*Your objective*
Without the pictures, write the listing out again exactly as it appears.

*Data to use*

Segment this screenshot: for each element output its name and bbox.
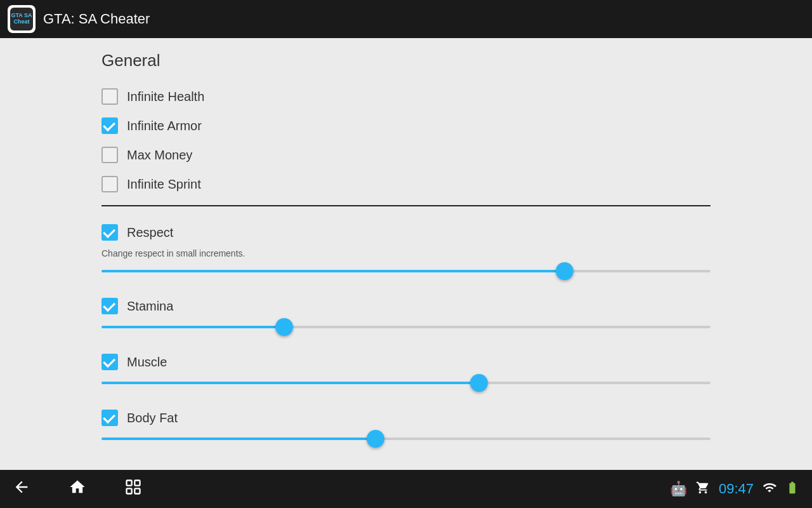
checkbox-stamina[interactable] [102, 298, 118, 314]
slider-thumb-stamina[interactable] [275, 318, 293, 336]
checkbox-item-max-money[interactable]: Max Money [102, 140, 710, 170]
checkboxes-container: Infinite Health Infinite Armor Max Money… [102, 82, 710, 199]
checkbox-item-infinite-health[interactable]: Infinite Health [102, 82, 710, 111]
wifi-icon [763, 481, 776, 498]
home-button[interactable] [69, 478, 86, 500]
slider-thumb-body-fat[interactable] [367, 430, 384, 448]
checkbox-label-max-money: Max Money [127, 148, 192, 163]
slider-section-respect: Respect Change respect in small incremen… [102, 213, 710, 286]
checkbox-label-infinite-health: Infinite Health [127, 90, 204, 104]
slider-thumb-respect[interactable] [556, 262, 573, 280]
nav-buttons [13, 478, 142, 500]
checkbox-infinite-armor[interactable] [102, 117, 118, 134]
recent-apps-button[interactable] [124, 478, 142, 500]
store-icon [696, 481, 710, 498]
checkbox-label-respect: Respect [127, 225, 173, 240]
svg-rect-3 [134, 488, 140, 493]
checkbox-item-respect[interactable]: Respect [102, 218, 710, 247]
slider-track-stamina[interactable] [102, 321, 710, 333]
slider-track-body-fat[interactable] [102, 432, 710, 445]
slider-section-muscle: Muscle [102, 342, 710, 398]
checkbox-item-stamina[interactable]: Stamina [102, 291, 710, 321]
slider-track-muscle[interactable] [102, 377, 710, 389]
slider-section-stamina: Stamina [102, 286, 710, 342]
app-icon-inner: GTA SACheat [10, 8, 33, 30]
checkbox-item-body-fat[interactable]: Body Fat [102, 403, 710, 432]
android-icon: 🤖 [670, 481, 687, 497]
bottombar: 🤖 09:47 [0, 470, 812, 508]
app-icon: GTA SACheat [8, 5, 36, 33]
battery-icon [785, 481, 799, 498]
section-divider [102, 205, 710, 206]
time-display: 09:47 [719, 481, 754, 497]
svg-rect-2 [127, 488, 132, 493]
svg-rect-0 [127, 481, 132, 486]
checkbox-item-muscle[interactable]: Muscle [102, 347, 710, 377]
checkbox-label-body-fat: Body Fat [127, 411, 178, 425]
checkbox-infinite-health[interactable] [102, 88, 118, 105]
back-button[interactable] [13, 478, 30, 500]
sliders-container: Respect Change respect in small incremen… [102, 213, 710, 454]
svg-rect-1 [134, 481, 140, 486]
checkbox-label-stamina: Stamina [127, 299, 173, 314]
checkbox-item-infinite-sprint[interactable]: Infinite Sprint [102, 170, 710, 199]
section-title: General [102, 51, 710, 70]
slider-track-respect[interactable] [102, 265, 710, 277]
status-icons: 🤖 09:47 [670, 481, 799, 498]
slider-fill-stamina [102, 326, 284, 328]
slider-desc-respect: Change respect in small increments. [102, 248, 710, 258]
checkbox-item-infinite-armor[interactable]: Infinite Armor [102, 111, 710, 140]
checkbox-label-muscle: Muscle [127, 355, 167, 370]
topbar-title: GTA: SA Cheater [43, 11, 150, 27]
topbar: GTA SACheat GTA: SA Cheater [0, 0, 812, 38]
checkbox-respect[interactable] [102, 224, 118, 241]
checkbox-muscle[interactable] [102, 354, 118, 370]
slider-section-body-fat: Body Fat [102, 398, 710, 454]
checkbox-label-infinite-sprint: Infinite Sprint [127, 177, 201, 192]
checkbox-max-money[interactable] [102, 147, 118, 163]
slider-fill-muscle [102, 382, 479, 384]
slider-fill-body-fat [102, 438, 376, 440]
checkbox-label-infinite-armor: Infinite Armor [127, 119, 202, 133]
checkbox-body-fat[interactable] [102, 410, 118, 426]
slider-thumb-muscle[interactable] [470, 374, 488, 392]
slider-fill-respect [102, 270, 565, 272]
checkbox-infinite-sprint[interactable] [102, 176, 118, 192]
main-content: General Infinite Health Infinite Armor M… [0, 38, 812, 470]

*Answer box*
Segment this screenshot: for each element output its name and bbox.
checkbox-stamina[interactable] [102, 298, 118, 314]
slider-thumb-stamina[interactable] [275, 318, 293, 336]
checkbox-item-max-money[interactable]: Max Money [102, 140, 710, 170]
checkboxes-container: Infinite Health Infinite Armor Max Money… [102, 82, 710, 199]
checkbox-item-infinite-health[interactable]: Infinite Health [102, 82, 710, 111]
wifi-icon [763, 481, 776, 498]
home-button[interactable] [69, 478, 86, 500]
slider-thumb-body-fat[interactable] [367, 430, 384, 448]
checkbox-label-max-money: Max Money [127, 148, 192, 163]
slider-section-respect: Respect Change respect in small incremen… [102, 213, 710, 286]
checkbox-label-infinite-health: Infinite Health [127, 90, 204, 104]
slider-thumb-respect[interactable] [556, 262, 573, 280]
nav-buttons [13, 478, 142, 500]
checkbox-infinite-armor[interactable] [102, 117, 118, 134]
recent-apps-button[interactable] [124, 478, 142, 500]
store-icon [696, 481, 710, 498]
checkbox-label-respect: Respect [127, 225, 173, 240]
svg-rect-3 [134, 488, 140, 493]
checkbox-item-respect[interactable]: Respect [102, 218, 710, 247]
slider-track-stamina[interactable] [102, 321, 710, 333]
slider-track-body-fat[interactable] [102, 432, 710, 445]
slider-section-muscle: Muscle [102, 342, 710, 398]
checkbox-item-stamina[interactable]: Stamina [102, 291, 710, 321]
slider-track-muscle[interactable] [102, 377, 710, 389]
slider-section-stamina: Stamina [102, 286, 710, 342]
app-icon-inner: GTA SACheat [10, 8, 33, 30]
checkbox-item-body-fat[interactable]: Body Fat [102, 403, 710, 432]
android-icon: 🤖 [670, 481, 687, 497]
bottombar: 🤖 09:47 [0, 470, 812, 508]
app-icon: GTA SACheat [8, 5, 36, 33]
battery-icon [785, 481, 799, 498]
section-divider [102, 205, 710, 206]
time-display: 09:47 [719, 481, 754, 497]
svg-rect-2 [127, 488, 132, 493]
svg-rect-0 [127, 481, 132, 486]
checkbox-item-muscle[interactable]: Muscle [102, 347, 710, 377]
checkbox-label-body-fat: Body Fat [127, 411, 178, 425]
checkbox-infinite-health[interactable] [102, 88, 118, 105]
back-button[interactable] [13, 478, 30, 500]
sliders-container: Respect Change respect in small incremen… [102, 213, 710, 454]
svg-rect-1 [134, 481, 140, 486]
checkbox-label-stamina: Stamina [127, 299, 173, 314]
checkbox-item-infinite-sprint[interactable]: Infinite Sprint [102, 170, 710, 199]
section-title: General [102, 51, 710, 70]
slider-track-respect[interactable] [102, 265, 710, 277]
status-icons: 🤖 09:47 [670, 481, 799, 498]
slider-fill-stamina [102, 326, 284, 328]
slider-desc-respect: Change respect in small increments. [102, 248, 710, 258]
checkbox-item-infinite-armor[interactable]: Infinite Armor [102, 111, 710, 140]
checkbox-label-muscle: Muscle [127, 355, 167, 370]
topbar-title: GTA: SA Cheater [43, 11, 150, 27]
topbar: GTA SACheat GTA: SA Cheater [0, 0, 812, 38]
checkbox-respect[interactable] [102, 224, 118, 241]
checkbox-muscle[interactable] [102, 354, 118, 370]
slider-section-body-fat: Body Fat [102, 398, 710, 454]
checkbox-label-infinite-sprint: Infinite Sprint [127, 177, 201, 192]
checkbox-max-money[interactable] [102, 147, 118, 163]
slider-fill-muscle [102, 382, 479, 384]
slider-fill-body-fat [102, 438, 376, 440]
checkbox-label-infinite-armor: Infinite Armor [127, 119, 202, 133]
checkbox-body-fat[interactable] [102, 410, 118, 426]
slider-thumb-muscle[interactable] [470, 374, 488, 392]
slider-fill-respect [102, 270, 565, 272]
checkbox-infinite-sprint[interactable] [102, 176, 118, 192]
main-content: General Infinite Health Infinite Armor M… [0, 38, 812, 470]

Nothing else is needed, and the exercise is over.